Many of us are fearful of what might happen if SSAT wins the presidency in November. But Michel warns us of what might happen if SSAT loses.

I’m not at all saying that this white Christian nationalistic outcome is the one that’s staring us in the face, but there’s certainly a possibility in which say Joe Biden runs again in 2024, wins again, Donald Trump refuses to concede, and we see an expansion of the January 6th type violence, and what flows from that? I have no idea.

It is going to be a grim year.

You can listen to the 13-minuute interview.


  1. Pierce R. Butler says

    … opinions in the US towards Russia among self-styled conservatives has shifted dramatically over the recent past.

    I’m so old I remember when conservatives supported the FBI!

  2. Deepak Shetty says

    say Joe Biden runs again in 2024, wins again, Donald Trump refuses to concede, and we see an expansion of the January 6th type violence, and what flows from that

    The US does seem to be hurtling towards a civil war , but it will be accelerated if Trump is re-elected not if he isnt. There is no consequence that I can think off that doesn’t worsen with his election.

  3. Kimpatsu3000 says

    Putin rules over a white, monoethnic state, which makes it paradise to people like Pat Buchanan.

  4. Silentbob says

    There’s a difference between jealousy and affection!

    One gangland boss might admire another gangland boss for his brutality -- but that doesn’t mean he isn’t itching to put a bullet through his head and take over.
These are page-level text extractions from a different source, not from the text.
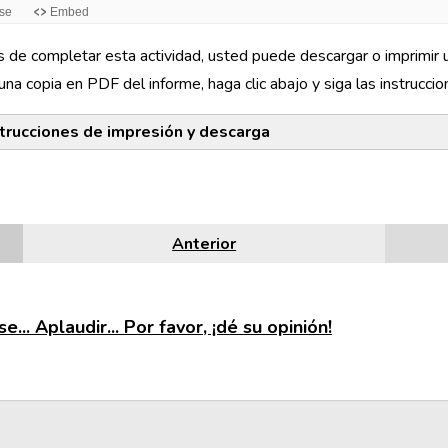
de completar esta actividad, usted puede descargar o imprimir u
una copia en PDF del informe, haga clic abajo y siga las instrucci
strucciones de impresión y descarga
e
Firefox
Google Chrome
Internet Explorer
Safari
Anterior
e... Aplaudir... Por favor, ¡dé su opinión!
la esquina inferior derecha de la actividad, haga clic en el icono 
uado en la parte inferior de la página). Seleccione
Imprimir todas 
el
Imprimir
emergente, bajo
Impresora
, seleccione la opción que 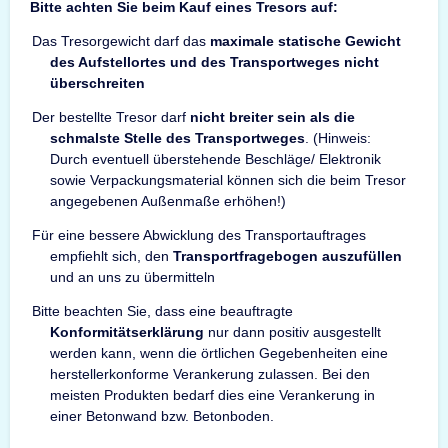
Bitte achten Sie beim Kauf eines Tresors auf:
Das Tresorgewicht darf das
maximale statische Gewicht
des Aufstellortes und des Transportweges nicht
überschreiten
Der bestellte Tresor darf
nicht breiter sein als die
schmalste Stelle des Transportweges
. (Hinweis:
Durch eventuell überstehende Beschläge/ Elektronik
sowie Verpackungsmaterial können sich die beim Tresor
angegebenen Außenmaße erhöhen!)
Für eine bessere Abwicklung des Transportauftrages
empfiehlt sich, den
Transportfragebogen auszufüllen
und an uns zu übermitteln
Bitte beachten Sie, dass eine beauftragte
Konformitätserklärung
nur dann positiv ausgestellt
werden kann, wenn die örtlichen Gegebenheiten eine
herstellerkonforme Verankerung zulassen. Bei den
meisten Produkten bedarf dies eine Verankerung in
einer Betonwand bzw. Betonboden.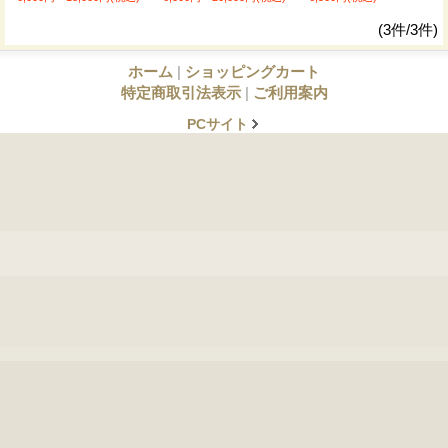
(3件/3件)
ホーム
|
ショッピングカート
特定商取引法表示
|
ご利用案内
PCサイト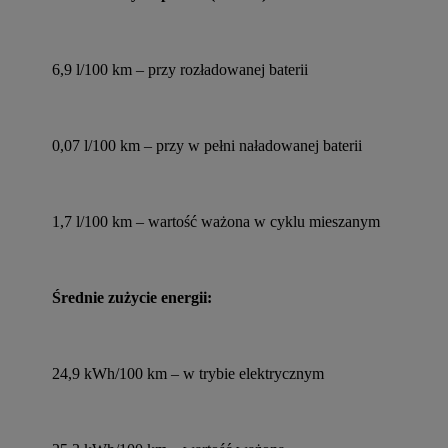
6,9 l/100 km – przy rozładowanej baterii
0,07 l/100 km – przy w pełni naładowanej baterii
1,7 l/100 km – wartość ważona w cyklu mieszanym
Średnie zużycie energii:
24,9 kWh/100 km – w trybie elektrycznym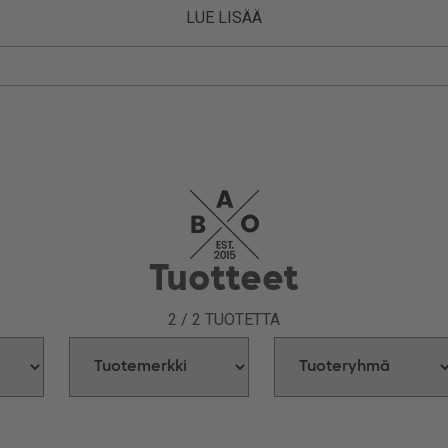
auheen, paastoliikuntaa tehostavan rasvanpolttojauheen sekä mu
LUE LISÄÄ
Tuotteet
2
/
2
TUOTETTA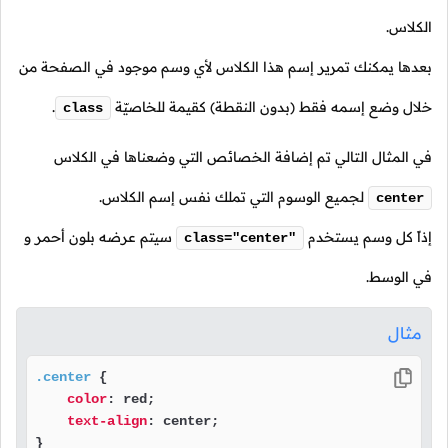
الكلاس.
بعدها يمكنك تمرير إسم هذا الكلاس لأي وسم موجود في الصفحة من
خلال وضع إسمه فقط (بدون النقطة) كقيمة للخاصيّة
.
class
في المثال التالي تم إضافة الخصائص التي وضعناها في الكلاس
لجميع الوسوم التي تملك نفس إسم الكلاس.
center
إذاً كل وسم يستخدم
سيتم عرضه بلون أحمر و
class="center"
في الوسط.
مثال
.center
 {

color
: red;

text-align
: center;

} 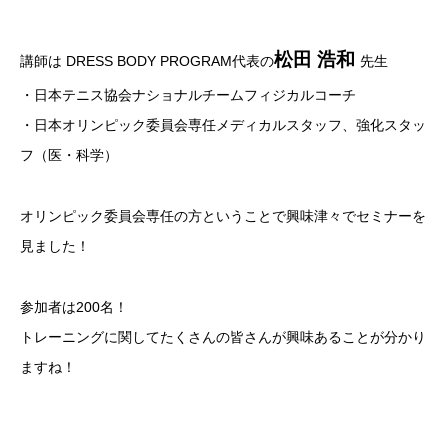
松田 浩和
講師は DRESS BODY PROGRAM代表の
先生
・日本テニス協会ナショナルチームフィジカルコーチ
・日本オリンピック委員会専任メディカルスタッフ、強化スタッ
フ（医・科学）
オリンピック委員会専任の方ということで興味津々でセミナーを
見ました！
参加者は200名！
トレーニングに関してたくさんの皆さんが興味あることが分かり
ますね！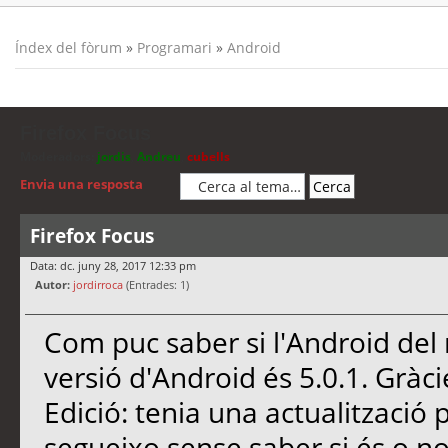
Índex del fòrum
»
Programari
»
Android
Firefox Focus
Moderadors:
jordis
,
Andreu
,
cubells
Envia una resposta
Firefox Focus
Data: dc. juny 28, 2017 12:33 pm
Autor:
jordirroca
(Entrades: 1)
Com puc saber si l'Android del 
versió d'Android és 5.0.1. Gràci
Edició: tenia una actualització 
segueixo sense saber si és o no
    If Trump could press a magic button and wipe Russia off the map forever, he’d be smashing that fucker fast than you can say MAGA.

  5. lanir says

    Their changing view of Russia is really just more evidence of hypocrisy for me. Almost every stance conservatives take they act like it’s a deeply principled stance, so principled no one who isn’t a conservative could possibly take any stance that is that principled. And then every time they backtrack, change their minds, or issue some special exemption from their otherwise critical moral issue they’ve been using to bash anyone who didn’t agree with them.

    At some point along the way I started to think that if you removed the hypocrisy there wouldn’t be much left. I think that point of view is probably a bit exaggerated but I fear that it’s a very slight exaggeration. They still want to pretend to have principled stances but they keep insisting their naked greed for power is some kind of virtue. It’s not, it’s just a selfish, childish tantrum to get their way. And who can compare how conservatives in the US House of Representatives have acted with a young child throwing a tantrum and not walk away thinking about the disturbing similarities?

  6. Dunc says

    I don’t see why this is confusing. It’s not like US conservatives had any intrinsic objection to Russia as a landmass, or to the Russian language or culture -- they hated it, as the OP says, simply because “it was the largest component of the Soviet Union and thus emblematic of godless Communism”. That is no longer the case -- it’s now a common-or-garden hopelessly corrupt petrostate run by a strongman dictator, and US conservatives have always loved those. It’s what they want the US to be, so of course they’ve decided that they like it now.

    If anything, we should appreciate the fact that, on this issue if no other, they have actually changed their opinions when the facts changed.